Sources: Virginia Tech to Hire James Franklin As Next Head Football Coach

Virginia Tech is finalizing an agreement to hire James Franklin as the school’s new head football coach, sources tell Sports Illustrated.
Franklin will replace Brent Pry, who was fired by the Hokies in September after three-plus seasons in Blacksburg. Pry worked under Franklin at both Vanderbilt and Penn State prior to taking over the head coaching role at Virginia Tech in 2022.
Virginia Tech is finalizing an agreement to hire James Franklin as its new head football coach, sources tell @SINow
— Mike McDaniel (@MikeMcDanielSI) November 17, 2025
The hiring of Franklin is monumental for Virginia Tech, and was not something the university could have envisioned after letting Pry go in September after an 0–3 start. Franklin, who went 104–45 in his 12 seasons at Penn State, had the Nittany Lions one possession away from playing for a national championship last January.
Penn State fired Franklin in October after a shocking turn of events that saw the Nittany Lions follow up a double-overtime home defeat to No. 6 Oregon with back-to-back losses against UCLA and Northwestern. The 3–3 start that included two losses to Big Ten bottom feeders forced athletic director Pat Kraft’s hand, as he decided to part ways with Franklin and initiate a buyout of nearly $50 million.
Virginia Tech’s search committee reached out to Franklin following his departure from Penn State to gauge his interest in coaching in Blacksburg next season. Talks with Franklin intensified over the last two weeks, sources said, as he quickly ascended to the top of the committee’s list of candidates. In addition to Franklin, Virginia Tech also gauged interest in the job with James Madison’s Bob Chesney, Tulane’s Jon Sumrall, and Minnesota’s P.J. Fleck, among others, in a wide-ranging search.

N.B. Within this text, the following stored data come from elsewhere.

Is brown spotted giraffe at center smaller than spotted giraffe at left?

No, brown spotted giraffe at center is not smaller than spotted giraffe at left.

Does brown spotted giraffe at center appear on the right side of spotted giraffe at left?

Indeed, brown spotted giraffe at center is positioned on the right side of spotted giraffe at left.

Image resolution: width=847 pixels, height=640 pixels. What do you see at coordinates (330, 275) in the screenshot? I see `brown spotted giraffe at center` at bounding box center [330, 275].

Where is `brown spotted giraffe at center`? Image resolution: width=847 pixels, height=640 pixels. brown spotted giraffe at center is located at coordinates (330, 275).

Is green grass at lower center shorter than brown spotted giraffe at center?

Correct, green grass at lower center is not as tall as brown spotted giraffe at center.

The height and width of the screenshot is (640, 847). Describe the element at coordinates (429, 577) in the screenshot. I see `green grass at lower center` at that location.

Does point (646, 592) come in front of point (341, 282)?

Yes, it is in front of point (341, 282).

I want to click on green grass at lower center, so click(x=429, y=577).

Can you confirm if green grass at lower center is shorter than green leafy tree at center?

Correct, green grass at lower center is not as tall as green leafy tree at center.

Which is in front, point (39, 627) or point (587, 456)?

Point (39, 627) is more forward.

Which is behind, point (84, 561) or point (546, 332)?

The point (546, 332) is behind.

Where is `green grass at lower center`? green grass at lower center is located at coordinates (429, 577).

Franklin compiled six seasons of 10 wins or more at Penn State, with 2024’s trip to the College Football Playoff semifinal serving as the high water mark in the coach’s tenure in Happy Valley. But his 4–21 record against AP top 10 teams and 2–21 mark against teams ranked in the top six turned into the predominant narrative around his time at Penn State – especially towards the end.
Despite his struggles against the nation’s elite, Franklin’s arrival in Blacksburg will be a coup for the Hokies. Virginia Tech has largely struggled to replicate the success that the program saw during the two-plus decade Frank Beamer era in the years following his retirement.

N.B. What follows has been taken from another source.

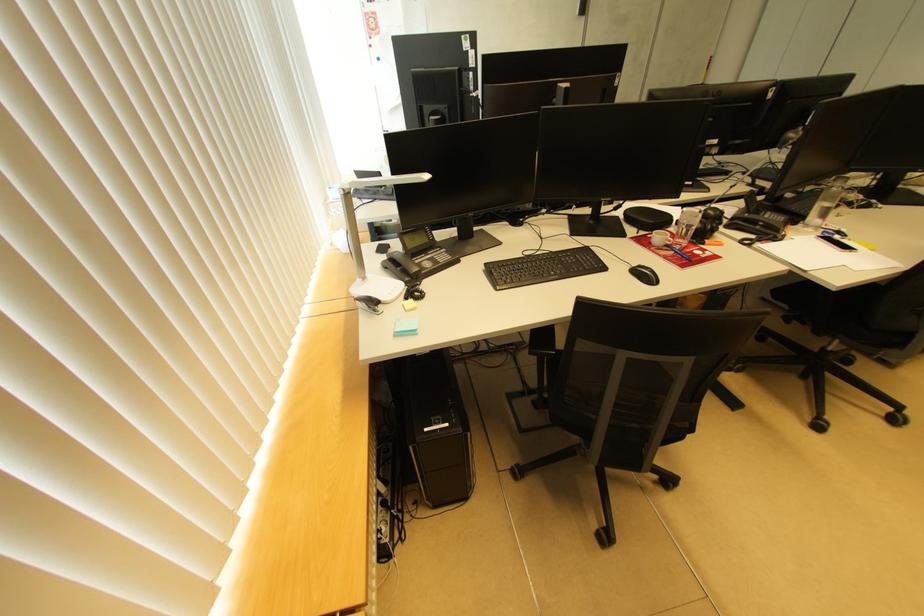 The image size is (924, 616). I want to click on chair armrest, so point(544,349).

Virginia Tech only has one 10-win season since Beamer retired following the 2015 campaign, and it came in 2016 with Justin Fuente when the Hokies went 10–4 and won the Belk Bowl. Since then, the program has only won more than eight games once (in 2019), and has found itself barely scraping its way to bowl eligibility.
Franklin’s impending arrival puts an exclamation point on the commitment put forth by Virginia Tech’s Board of Visitors, which approved a plan to infuse $229 million into the athletics budget, with much of the money going toward improving the football product ahead of the next expected stage of conference realignment in 2030.